◆ ABOUT THIS TASK
Your task is to print, exactly and only, the lines from the start of the entries below through the line with "What is a hyperlink in a wor". Include both ends, but skip the pictures.

── INFORMATION

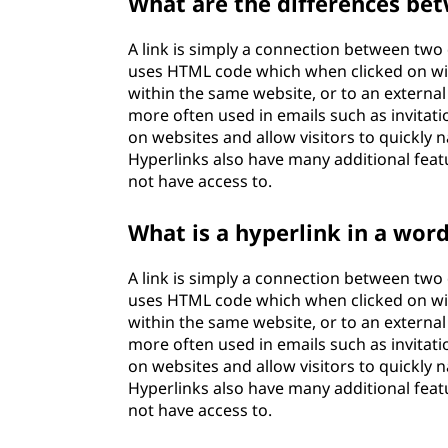
What are the differences bet
A link is simply a connection between two d
uses HTML code which when clicked on will
within the same website, or to an external
more often used in emails such as invitat
on websites and allow visitors to quickly n
Hyperlinks also have many additional featur
not have access to.
What is a hyperlink in a wor
A link is simply a connection between two d
uses HTML code which when clicked on will
within the same website, or to an external
more often used in emails such as invitat
on websites and allow visitors to quickly n
Hyperlinks also have many additional featur
not have access to.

────

◆ TASK OUTPUT
What are the differences bet
A link is simply a connection between two d
uses HTML code which when clicked on will
within the same website, or to an external
more often used in emails such as invitat
on websites and allow visitors to quickly n
Hyperlinks also have many additional featur
not have access to.
What is a hyperlink in a wor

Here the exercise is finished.